From the moment he announced his candidacy, Trump made immigration reform his flagship issue. Among those who supported him in 2016, nearly 80 percent believed illegal immigration was a “very big” problem for our country. A whopping 96 percent trusted Trump would do the right thing in addressing that problem.
It seems that trust was mostly misplaced.
The policies governing chain migration and birthright citizenship are the same today as they were under Obama. Instead of making E-Verify mandatory for all employers, as candidate Trump promised, the White House budget actually proposed cutting funding for the program, which helps deter illegal hiring. And because of his staffers’ sloppy, half-hearted efforts to rescind Deferred Action for Childhood Arrivals (DACA) — an Obama-era policy allowing illegal aliens who entered the country as minors to live and work here — the program remains in effect.
Meanwhile, the administration’s unsuccessful attempt at large-scale immigration reform was a far cry from the pro-worker policies Trump had promised on the campaign trail. Instead, the new proposal prioritized younger, high-skill immigrants over less-skilled workers when distributing visas. This new merit-based system would have merely shifted the economic burdens of immigration from the working class onto the skilled middle-class.

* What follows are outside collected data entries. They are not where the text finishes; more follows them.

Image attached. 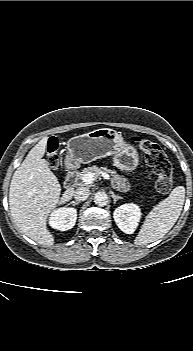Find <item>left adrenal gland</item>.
<instances>
[{"label": "left adrenal gland", "instance_id": "1", "mask_svg": "<svg viewBox=\"0 0 193 351\" xmlns=\"http://www.w3.org/2000/svg\"><path fill=\"white\" fill-rule=\"evenodd\" d=\"M111 194L114 203H116L117 200L122 199L121 196L114 194V192H111Z\"/></svg>", "mask_w": 193, "mask_h": 351}]
</instances>
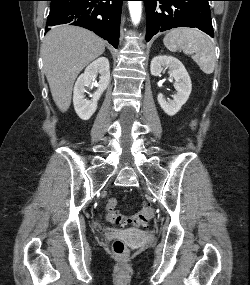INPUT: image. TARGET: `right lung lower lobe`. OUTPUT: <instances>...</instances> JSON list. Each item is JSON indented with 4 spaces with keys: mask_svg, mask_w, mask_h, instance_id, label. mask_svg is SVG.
<instances>
[{
    "mask_svg": "<svg viewBox=\"0 0 250 285\" xmlns=\"http://www.w3.org/2000/svg\"><path fill=\"white\" fill-rule=\"evenodd\" d=\"M45 31L50 26L71 23L87 28L114 48L119 41L122 2L125 0H50Z\"/></svg>",
    "mask_w": 250,
    "mask_h": 285,
    "instance_id": "1",
    "label": "right lung lower lobe"
}]
</instances>
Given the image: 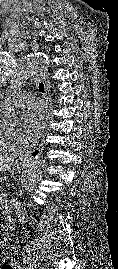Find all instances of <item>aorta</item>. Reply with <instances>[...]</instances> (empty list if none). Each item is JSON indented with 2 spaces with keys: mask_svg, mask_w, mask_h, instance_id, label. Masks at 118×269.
<instances>
[{
  "mask_svg": "<svg viewBox=\"0 0 118 269\" xmlns=\"http://www.w3.org/2000/svg\"><path fill=\"white\" fill-rule=\"evenodd\" d=\"M48 61V57L42 53H34L25 56L11 82L10 96L0 103V118L4 126L15 127L20 122V112L14 107L11 94L17 87L39 71ZM47 169L46 161H39L27 168L22 175V186L27 188L34 181L40 179Z\"/></svg>",
  "mask_w": 118,
  "mask_h": 269,
  "instance_id": "1",
  "label": "aorta"
}]
</instances>
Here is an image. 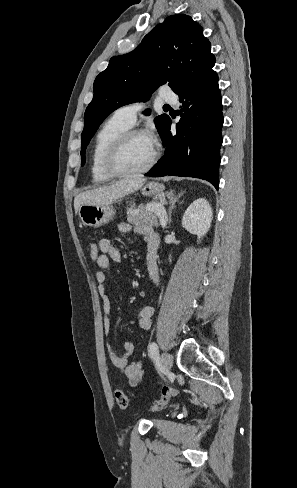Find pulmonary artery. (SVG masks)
<instances>
[{
  "label": "pulmonary artery",
  "mask_w": 297,
  "mask_h": 488,
  "mask_svg": "<svg viewBox=\"0 0 297 488\" xmlns=\"http://www.w3.org/2000/svg\"><path fill=\"white\" fill-rule=\"evenodd\" d=\"M160 97L165 102L172 103V104L177 103V96L174 93L161 91ZM143 108H144V103L133 102L119 107L115 111V115L131 127L136 122L137 114L141 110H143Z\"/></svg>",
  "instance_id": "1"
}]
</instances>
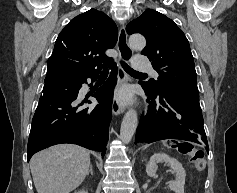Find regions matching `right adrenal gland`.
<instances>
[{"label":"right adrenal gland","instance_id":"right-adrenal-gland-1","mask_svg":"<svg viewBox=\"0 0 237 193\" xmlns=\"http://www.w3.org/2000/svg\"><path fill=\"white\" fill-rule=\"evenodd\" d=\"M89 173L93 175V168H92V165H91V167H90V169H89Z\"/></svg>","mask_w":237,"mask_h":193}]
</instances>
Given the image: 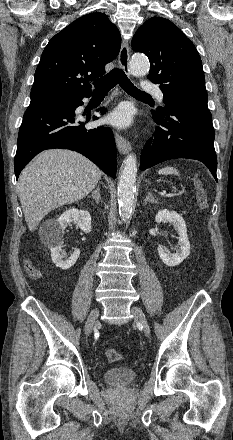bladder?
Returning <instances> with one entry per match:
<instances>
[{"label": "bladder", "instance_id": "obj_1", "mask_svg": "<svg viewBox=\"0 0 233 440\" xmlns=\"http://www.w3.org/2000/svg\"><path fill=\"white\" fill-rule=\"evenodd\" d=\"M137 373L129 367L108 369L103 373L104 380L116 387H127L136 379Z\"/></svg>", "mask_w": 233, "mask_h": 440}]
</instances>
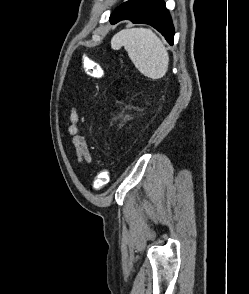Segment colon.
Returning <instances> with one entry per match:
<instances>
[{
	"instance_id": "1",
	"label": "colon",
	"mask_w": 249,
	"mask_h": 294,
	"mask_svg": "<svg viewBox=\"0 0 249 294\" xmlns=\"http://www.w3.org/2000/svg\"><path fill=\"white\" fill-rule=\"evenodd\" d=\"M82 67L85 73L92 78L101 79L104 76L103 67L93 62L89 59L82 60ZM110 181V171L108 169H103L98 172L92 182V188L96 191L105 187Z\"/></svg>"
}]
</instances>
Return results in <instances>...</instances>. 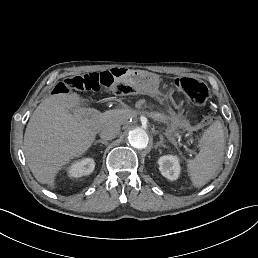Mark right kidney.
Here are the masks:
<instances>
[{
    "label": "right kidney",
    "mask_w": 258,
    "mask_h": 258,
    "mask_svg": "<svg viewBox=\"0 0 258 258\" xmlns=\"http://www.w3.org/2000/svg\"><path fill=\"white\" fill-rule=\"evenodd\" d=\"M95 169V160L92 157H85L73 161L66 169V175L69 178L86 177L93 173Z\"/></svg>",
    "instance_id": "ca27d5eb"
}]
</instances>
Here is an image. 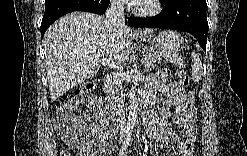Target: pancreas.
<instances>
[{"label": "pancreas", "mask_w": 247, "mask_h": 156, "mask_svg": "<svg viewBox=\"0 0 247 156\" xmlns=\"http://www.w3.org/2000/svg\"><path fill=\"white\" fill-rule=\"evenodd\" d=\"M162 57L166 60H170L171 62L176 63V61H173L170 54H158V53H151V52L146 53L145 55V58L147 59V62L145 63L146 71H151L158 64H161Z\"/></svg>", "instance_id": "obj_1"}]
</instances>
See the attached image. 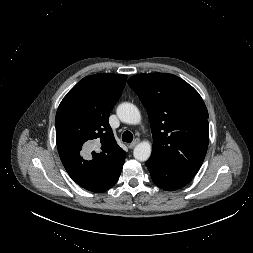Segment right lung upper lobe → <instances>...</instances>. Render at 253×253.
I'll list each match as a JSON object with an SVG mask.
<instances>
[{"label": "right lung upper lobe", "mask_w": 253, "mask_h": 253, "mask_svg": "<svg viewBox=\"0 0 253 253\" xmlns=\"http://www.w3.org/2000/svg\"><path fill=\"white\" fill-rule=\"evenodd\" d=\"M127 76L95 74L80 80L63 98L55 117L60 159L81 187L98 192L125 161L109 125V114L119 99ZM94 151L86 158L82 148Z\"/></svg>", "instance_id": "1"}]
</instances>
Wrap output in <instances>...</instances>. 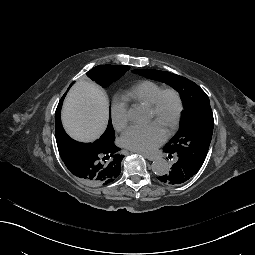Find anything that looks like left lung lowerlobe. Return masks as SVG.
<instances>
[{
    "label": "left lung lower lobe",
    "instance_id": "left-lung-lower-lobe-1",
    "mask_svg": "<svg viewBox=\"0 0 255 255\" xmlns=\"http://www.w3.org/2000/svg\"><path fill=\"white\" fill-rule=\"evenodd\" d=\"M172 170L169 174L164 176L160 174L158 179L164 183L171 184H183L188 181L191 177H195L198 173V169L190 162H186L179 157L174 159ZM179 176V177H178Z\"/></svg>",
    "mask_w": 255,
    "mask_h": 255
}]
</instances>
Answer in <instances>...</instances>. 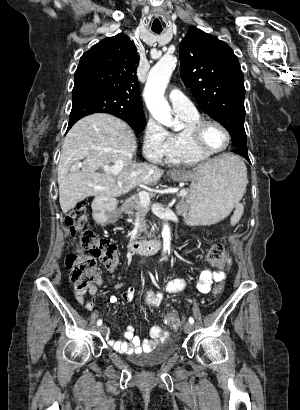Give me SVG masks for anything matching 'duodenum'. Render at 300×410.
I'll return each instance as SVG.
<instances>
[{
  "label": "duodenum",
  "instance_id": "obj_1",
  "mask_svg": "<svg viewBox=\"0 0 300 410\" xmlns=\"http://www.w3.org/2000/svg\"><path fill=\"white\" fill-rule=\"evenodd\" d=\"M113 201L110 198H101L93 204V214L97 222L108 223V215L112 212ZM133 253L153 254L160 248V244L155 240L138 241L132 240L127 245Z\"/></svg>",
  "mask_w": 300,
  "mask_h": 410
}]
</instances>
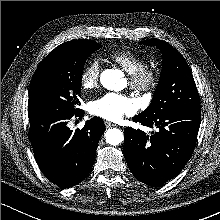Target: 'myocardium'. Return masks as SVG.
I'll list each match as a JSON object with an SVG mask.
<instances>
[{
	"label": "myocardium",
	"mask_w": 220,
	"mask_h": 220,
	"mask_svg": "<svg viewBox=\"0 0 220 220\" xmlns=\"http://www.w3.org/2000/svg\"><path fill=\"white\" fill-rule=\"evenodd\" d=\"M130 86L139 93H150L157 87L160 71L154 66H145L130 75Z\"/></svg>",
	"instance_id": "f54148a6"
}]
</instances>
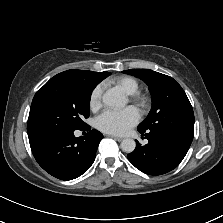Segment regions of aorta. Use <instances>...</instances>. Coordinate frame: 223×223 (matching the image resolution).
<instances>
[{"label": "aorta", "instance_id": "aorta-1", "mask_svg": "<svg viewBox=\"0 0 223 223\" xmlns=\"http://www.w3.org/2000/svg\"><path fill=\"white\" fill-rule=\"evenodd\" d=\"M103 103L109 107L123 108L126 105V98L117 89L111 88L103 95ZM120 146L124 152L131 153L134 151L136 143L133 139L128 138L122 140Z\"/></svg>", "mask_w": 223, "mask_h": 223}]
</instances>
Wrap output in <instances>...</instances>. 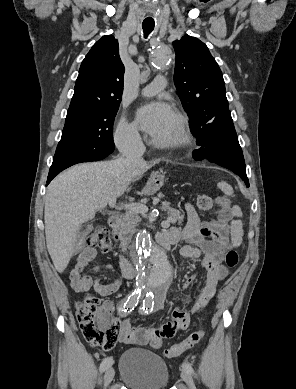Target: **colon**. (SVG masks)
Returning <instances> with one entry per match:
<instances>
[{
  "label": "colon",
  "instance_id": "5ec220e1",
  "mask_svg": "<svg viewBox=\"0 0 296 389\" xmlns=\"http://www.w3.org/2000/svg\"><path fill=\"white\" fill-rule=\"evenodd\" d=\"M200 211L207 212L213 206V200L209 195L202 194L197 199ZM89 247L98 248L107 252L111 247V241L107 229L99 227L88 237ZM226 265L234 268L239 262V255L234 250H228L225 255ZM77 320L83 337L87 342L103 350H111L117 343L120 334V324L111 319L109 311L100 304L97 297L86 295L77 305ZM205 333L202 329L193 331L186 339L174 344L165 350L168 358L178 357L185 351L198 344Z\"/></svg>",
  "mask_w": 296,
  "mask_h": 389
}]
</instances>
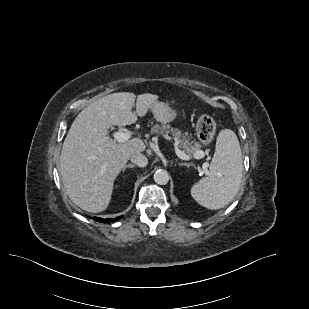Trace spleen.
Masks as SVG:
<instances>
[{
  "label": "spleen",
  "instance_id": "3e777b00",
  "mask_svg": "<svg viewBox=\"0 0 309 309\" xmlns=\"http://www.w3.org/2000/svg\"><path fill=\"white\" fill-rule=\"evenodd\" d=\"M242 173L243 159L239 140L232 130H221L209 172L192 186L191 195L203 207L221 209L237 194Z\"/></svg>",
  "mask_w": 309,
  "mask_h": 309
}]
</instances>
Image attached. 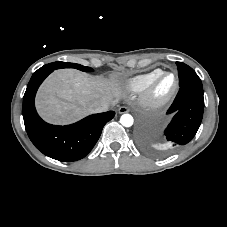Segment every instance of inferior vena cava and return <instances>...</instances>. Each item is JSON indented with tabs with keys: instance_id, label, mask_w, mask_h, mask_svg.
I'll return each mask as SVG.
<instances>
[{
	"instance_id": "inferior-vena-cava-1",
	"label": "inferior vena cava",
	"mask_w": 227,
	"mask_h": 227,
	"mask_svg": "<svg viewBox=\"0 0 227 227\" xmlns=\"http://www.w3.org/2000/svg\"><path fill=\"white\" fill-rule=\"evenodd\" d=\"M110 103L105 100H101L99 102H96L92 105L93 112L100 113L105 112L109 109Z\"/></svg>"
}]
</instances>
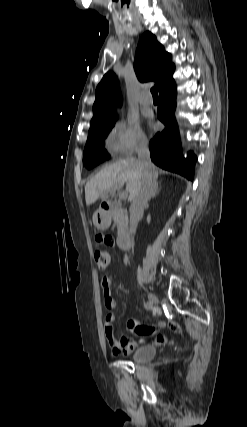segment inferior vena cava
I'll use <instances>...</instances> for the list:
<instances>
[{"label": "inferior vena cava", "mask_w": 247, "mask_h": 427, "mask_svg": "<svg viewBox=\"0 0 247 427\" xmlns=\"http://www.w3.org/2000/svg\"><path fill=\"white\" fill-rule=\"evenodd\" d=\"M138 162L142 168L141 186L132 199L130 205V230L131 235H135L139 220L143 216L144 208L153 196L157 186V176L153 172V164L150 159L148 141L142 140L138 146Z\"/></svg>", "instance_id": "1"}]
</instances>
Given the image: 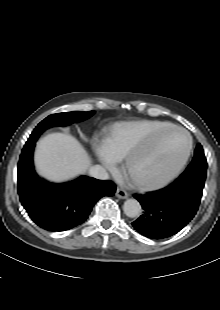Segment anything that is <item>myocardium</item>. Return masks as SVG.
<instances>
[{
	"instance_id": "myocardium-1",
	"label": "myocardium",
	"mask_w": 220,
	"mask_h": 310,
	"mask_svg": "<svg viewBox=\"0 0 220 310\" xmlns=\"http://www.w3.org/2000/svg\"><path fill=\"white\" fill-rule=\"evenodd\" d=\"M167 130L180 131V132L184 133L188 138V147H187L185 155L182 158V160L180 161V163L177 165V167L170 174H168L166 177H164L160 180H157V181H147V180H144V179H141V178L135 176L133 171H132V166H133L134 161L139 156H141L143 153L150 152L151 148L147 149V147L151 143H154L158 139V137ZM192 149H193V139H192L190 133L181 126L171 124V125H168L162 129L158 130L143 145L132 150L125 157L124 162H123V166H122V170H123V173L130 179L131 183L136 188L141 189V190L160 189V188H163V187L169 185L171 182H173L180 175V173L182 172V170L184 169V167L186 166V164L190 158Z\"/></svg>"
}]
</instances>
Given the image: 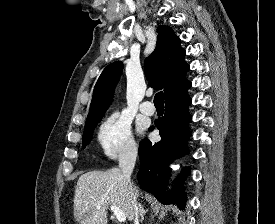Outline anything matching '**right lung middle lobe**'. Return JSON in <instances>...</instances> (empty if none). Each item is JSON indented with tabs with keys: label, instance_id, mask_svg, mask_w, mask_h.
I'll list each match as a JSON object with an SVG mask.
<instances>
[{
	"label": "right lung middle lobe",
	"instance_id": "dd1d6c3e",
	"mask_svg": "<svg viewBox=\"0 0 275 224\" xmlns=\"http://www.w3.org/2000/svg\"><path fill=\"white\" fill-rule=\"evenodd\" d=\"M102 118L94 121V122H91L87 125H85V128H84V135H83V138H82V142H83V146L85 147L86 144H88V142L90 141V138L92 136V133H93V130L95 129L96 125L98 124V122L101 120Z\"/></svg>",
	"mask_w": 275,
	"mask_h": 224
}]
</instances>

What’s to explain the enormous gulf between President Trump’s 2016 lofty promises and his administration’s meager policy accomplishments? Most of it can be chalked up to poor staffing choices.
Take Jared Kushner, the president’s son-in-law and architect of his “merit-based” immigration plan, which has failed to gain any traction in Congress. Instead of crafting a reform package that protected workers from the wage-suppressing effects of immigration, Kushner did the opposite. His proposal was designed to please big businesses, which have long used cheap immigrant labor to enrich themselves at the expense of American workers.
This is not what Trump promised — but it’s exactly what one would expect from Kushner, a lifelong member of America’s corporate establishment.
Or consider Brooke Rollins, the president’s chief domestic policy advisor. As the former head of the Texas Public Policy Foundation, she argued in favor of amnestying illegal aliens. So it’s no surprise that we’ve seen such a tame approach to immigration during her tenure.
Or look at former Acting Homeland Security Secretary Elaine Duke, who recently admitted that she purposefully botched the rollback of DACA by refusing to include a policy rationale — an omission that Supreme Court Chief Justice John Roberts seized on to temporarily uphold the program.
Of course at times the president hired well. In 2019, he named Ken Cuccinelli as acting director of U.S. Citizenship and Immigration Services. Cuccinelli took on the Deep State bureaucracy and rammed through numerous reforms, including the administration’s recent overhaul of the H-1B guestworker program, which tech giants have repeatedly used to replace American workers.
Had the president hired more advisors like Cuccinelli who actually agree with him — and who understand the intricacies of Washington policymaking — from the beginning, things might have turned out very differently. Instead, it looks like ideological misfits like Kushner and Rollins and Deep-Staters like Duke cost the president a second term.